By Bill Desowitz | Thompson on Hollywood October 18, 2013 at 12:33PM
There's a good reason why Steve McQueen's "12 Years a Slave" is the early consensus Oscar frontrunner for best picture: Solomon Northup's harrowing story is both real and relatable in these precarious times. And for cinematographer Sean Bobbitt, who also shot McQueen's "Hunger" and Shame," this represents the culmination of a visual simplicity built around the award-contending performances of Chiwetel Ejiofor, Michael Fassbender, and Lupita Nyong'o.
"You don't want to exploit the tale," explains the native Texan who resides in the UK. "You're creating a complete world that is believable of that period. But as you approach each scene, it becomes absolutely clear how it should be covered. You're trying to give them the freedom within that space to find that performance."
Informed by a shared aesthetic with McQueen as well as prior experience as a news cameraman who covered Lebanon, Bobbitt worked like mad to find something that would ring true and resonate with the viewer so we're immersed in the story and thinking about nothing else.

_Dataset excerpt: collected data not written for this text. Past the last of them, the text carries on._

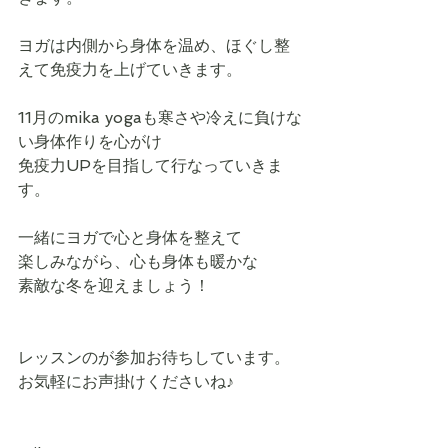
ヨガは内側から身体を温め、ほぐし整
えて免疫力を上げていきます。
11月のmika yogaも寒さや冷えに負けな
い身体作りを心がけ
免疫力UPを目指して行なっていきま
す。
一緒にヨガで心と身体を整えて
楽しみながら、心も身体も暖かな
素敵な冬を迎えましょう！
レッスンのが参加お待ちしています。
お気軽にお声掛けくださいね♪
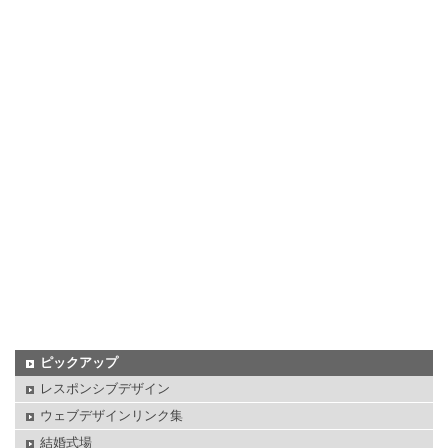
ピックアップ
レスポンシブデザイン
ウェブデザインリンク集
結婚式場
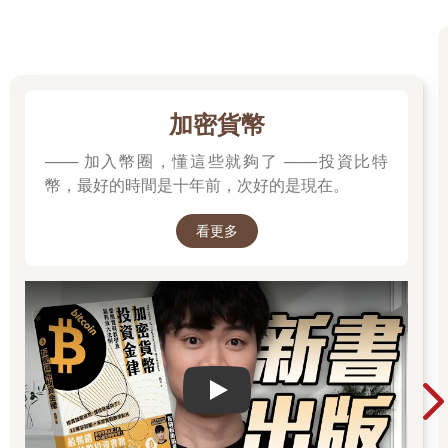
加密貨幣
─── 加入幣圈，懂這些就夠了 ───投資比特
幣，最好的時間是十年前，次好的是現在。
看更多
Play video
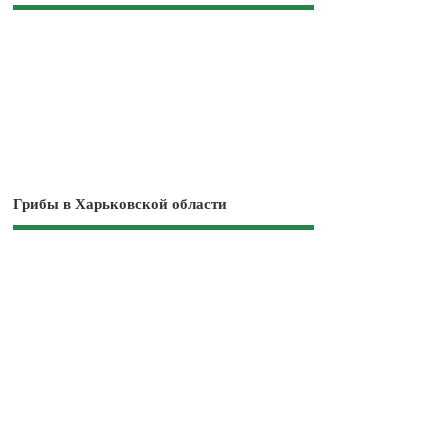
Грибы в Харьковской области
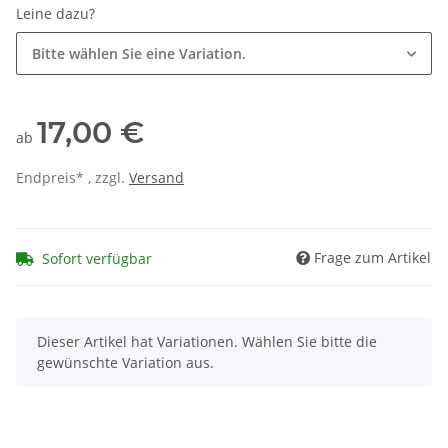
Leine dazu?
Bitte wählen Sie eine Variation.
17,00 €
ab
Endpreis* , zzgl.
Versand
Frage zum Artikel
Sofort verfügbar
x
Dieser Artikel hat Variationen. Wählen Sie bitte die
gewünschte Variation aus.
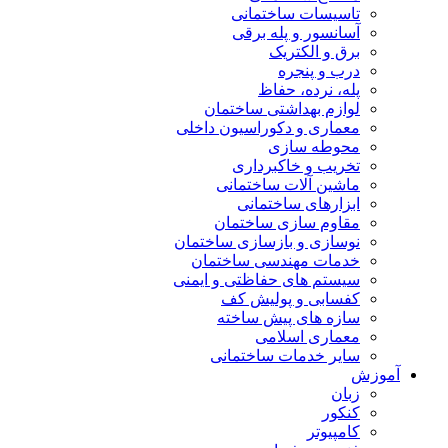
تاسیسات ساختمانی
آسانسور و پله برقی
برق و الکتریک
درب و پنجره
پله، نرده، حفاظ
لوازم بهداشتی ساختمان
معماری و دکوراسیون داخلی
محوطه سازی
تخریب و خاکبرداری
ماشین آلات ساختمانی
ابزارهای ساختمانی
مقاوم سازی ساختمان
نوسازی و بازسازی ساختمان
خدمات مهندسی ساختمان
سیستم های حفاظتی و ایمنی
کفسابی و پولیش کف
سازه های پیش ساخته
معماری اسلامی
سایر خدمات ساختمانی
آموزش
زبان
کنکور
کامپیوتر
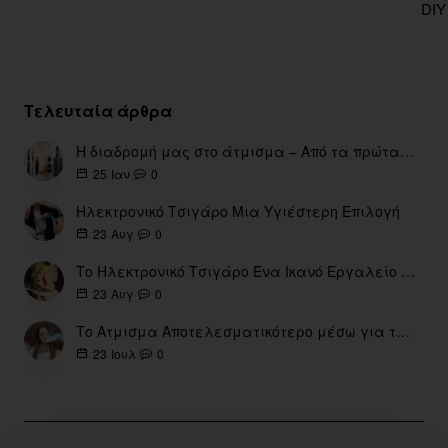
DIY
Τελευταία άρθρα
Η διαδρομή μας στο άτμισμα – Από τα πρώτα eGo έως τη σύγχρονη εποχή
0
25
Ιαν
Ηλεκτρονικό Τσιγάρο Μια Υγιέστερη Επιλογή
0
23
Αυγ
Το Ηλεκτρονικό Τσιγάρο Ένα Ικανό Εργαλείο για τη Διακοπή του Καπνίσματος
0
23
Αυγ
Το Ατμισμα Αποτελεσματικότερο μέσω για την διακοπή Καπνίσματος
0
23
Ιουλ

This beauty makes a striking counterpoint to the brutality. At no point did the filmmakers want this to seem like a documentary or be miserable-looking. "By making it beautiful, it makes it palatable for the audience. If we had made it ugly and gritty and desaturated, I don't think the audience would stay with it. There would be no hope and the look comes from the story. These plantations have an inherent natural beauty and to defy that would be a lie."